A hospital-based case–control study.
The study included stroke patients and hospital-based controls. Usual dietary intakes of participants were assessed by means of a validated 168-item semi-quantitative FFQ. Total red meat consumption was calculated by summing up the consumption of red, processed and visceral meats.
One hundred and ninety-five cases were stroke patients hospitalized in the neurology ward and 195 controls were recruited from patients hospitalized in other wards with no history of cerebrovascular diseases or neurological disorders.
Participants with stroke were older, more likely to be male and less likely to be obese.
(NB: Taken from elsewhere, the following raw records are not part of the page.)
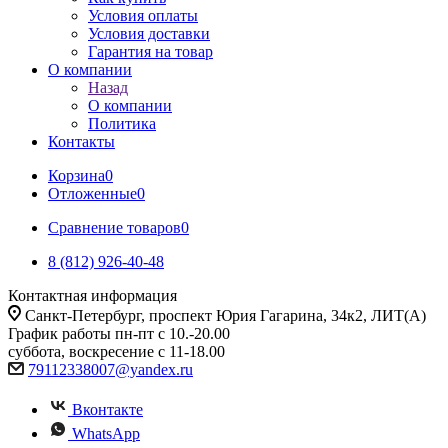
Условия оплаты
Условия доставки
Гарантия на товар
О компании
Назад
О компании
Политика
Контакты
Корзина
0
Отложенные
0
Сравнение товаров
0
8 (812) 926-40-48
Контактная информация
Санкт-Петербург, проспект Юрия Гагарина, 34к2, ЛИТ(А)
График работы пн-пт с 10.-20.00
суббота, воскресение с 11-18.00
79112338007@yandex.ru
Вконтакте
WhatsApp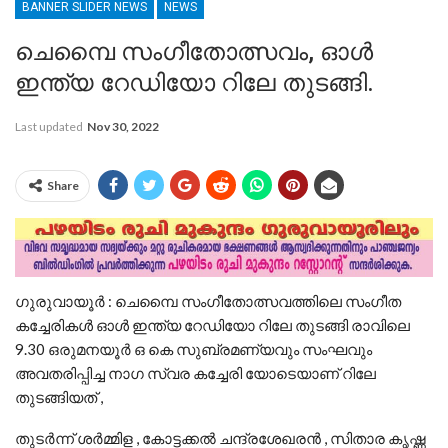
BANNER SLIDER NEWS
NEWS
ചെമ്പൈ സംഗീതോത്സവം, ഓൾ
ഇന്ത്യ റേഡിയോ റിലേ തുടങ്ങി.
Last updated
Nov 30, 2022
Share
ഗുരുവായൂർ : ചെമ്പൈ സംഗീതോത്സവത്തിലെ സംഗീത
കച്ചേരികൾ ഓൾ ഇന്ത്യ റേഡിയോ റിലേ തുടങ്ങി രാവിലെ
9.30 ഒരുമനയൂർ ഒ കെ സുബ്രമണ്യവും സംഘവും
അവതരിപ്പിച്ച നാഗ സ്വര കച്ചേരി യോടെയാണ് റിലേ
തുടങ്ങിയത് ,
തുടർന്ന് ശർമ്മിള , കോട്ടക്കൽ ചന്ദ്രശേഖരൻ , സിതാര കൃഷ്ണ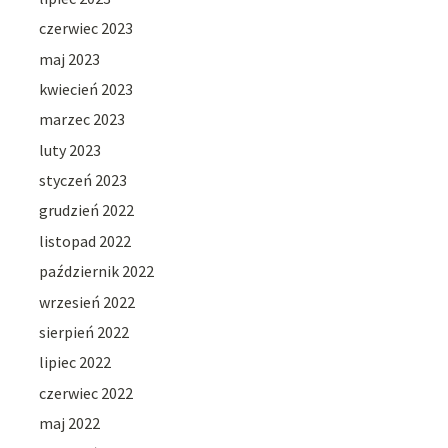
czerwiec 2023
maj 2023
kwiecień 2023
marzec 2023
luty 2023
styczeń 2023
grudzień 2022
listopad 2022
październik 2022
wrzesień 2022
sierpień 2022
lipiec 2022
czerwiec 2022
maj 2022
Individuals in the highest tertile of red meat intake were 119 % more likely to have stroke (OR=2·19; 95 % CI 1·33, 3·60) compared with those in the lowest tertile. After controlling for age, sex and total energy intake, the association between red meat consumption and stroke was strengthened (OR=2·72; 95 % CI 1·53, 4·83). This association remained significant even after further controlling for physical activity and smoking as well as dietary intakes. Additional adjustments for BMI, diabetes, hypertension and hyperlipidaemia did not influence the association significantly (OR=2·51; 95 % CI 1·19, 5·09).
Consumption of red meat was associated with greater odds of having stroke in a group of Iranian adults.